In the 1970s, Linda worked almost exclusively for television. For ZDF he produced the animation series Stories from History , which tells of the deeds of Heracles and, due to its great success, is continued with the adventures of Odysseus . Later a legend parody of the Nibelungs and the cartoon series King Ortnit were created for ZDF . For the television series Larry's Showtime , Linda designed the cat "Larry", which was copied as an animated character in music contributions by popular American singing stars. As founder and board member of the German group " Association internationale du film d'animation ", Curt Linda took part in an ASIFA project in the mid-1970s: animators from 19 European countries produced a total of 39 contributions for the series Märchen der Völker , which was broadcast in the Federal Republic of the ZDF. Linda's contribution, based on Friedrich de la Motte Fouqué's Undine , tells the fantastic-erotic story of a sea mermaid fighting for her soul and love for a person. In the Opera presto series , Linda parodied 13 different opera classics in ten-minute films.

Curt Linda took up the biblical legend of Joseph with his cinema production Shalom Pharao . Premiered at the end of the 87th German Catholic Convention in Düsseldorf in 1982 , the film tells the story of Joseph, sold as a slave by his brothers, who made a career in ancient Egypt as the pharaoh's dream interpreter . In Harold and the Ghosts , Linda combined a full-length film plot drawn throughout with real film sequences: the main character Harold and the ghosts living in his castle ruins are drawn. A female spirit, for whose release from a curse a quarrel breaks out between Harold and the spirits, is embodied by a real actress ( Ursula Karven ).

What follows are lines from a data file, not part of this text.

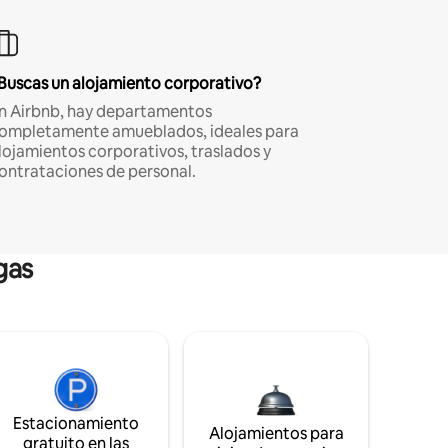
Buscas un alojamiento corporativo?
n Airbnb, hay departamentos
ompletamente amueblados, ideales para
lojamientos corporativos, traslados y
ontrataciones de personal.
gas
Estacionamiento
Alojamientos para
gratuito en las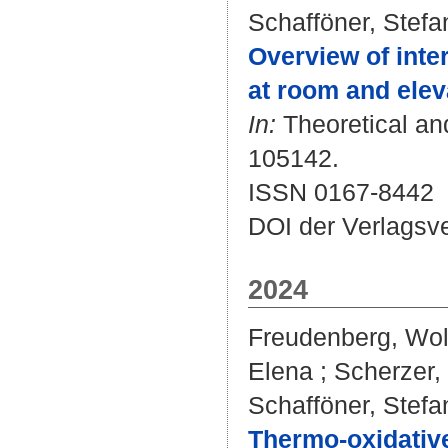
Schafföner, Stefa
Overview of inte
at room and elev
In:
Theoretical and
105142.
ISSN 0167-8442
DOI der Verlagsv
2024
Freudenberg, Wo
Elena
;
Scherzer,
Schafföner, Stefa
Thermo-oxidative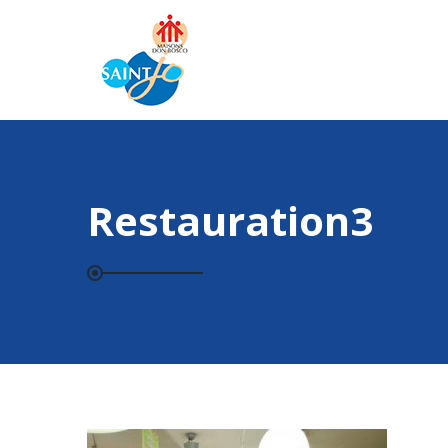
Restauration3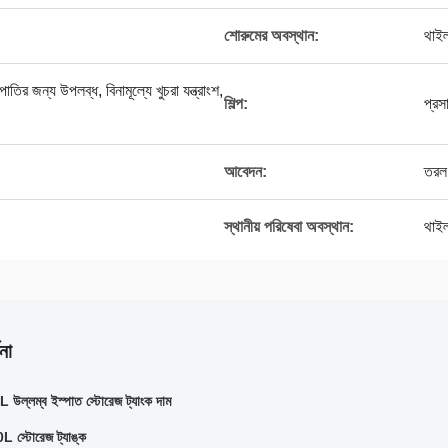
শোরুমের অবস্থান:
থাইল
াতির জন্য উপলব্ধ, বিনামূল্যে খুচরা যন্ত্রাংশ,
শিল্প:
প্রস
আবেদন:
তরল,
স্থানীয় পরিষেবা অবস্থান:
থাইল
না
 উল্লম্ব ইস্পাত স্টোরেজ ট্যাংক দাম
স্টোরেজ ট্যাঙ্ক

The little ghost (based on the story ofthe same name by Otfried Preußler ) tells of a ghost that accidentally wakes up during the day and cannot find its way to its castle in the light of the brightness. Die kleine Zauberflöte , loosely based on the opera by Wolfgang Amadeus Mozart , was Linda's last full-length production. In 1998 he closed his animation studio in Munich-Schwabing and withdrew from production. In 2001 he received the honorary award of the German Film Prize for outstanding services to German film. In 1969 Linda had already been awarded the German Critics' Prize.

Curt Linda died on April 30, 2007 in his home in Aschheim.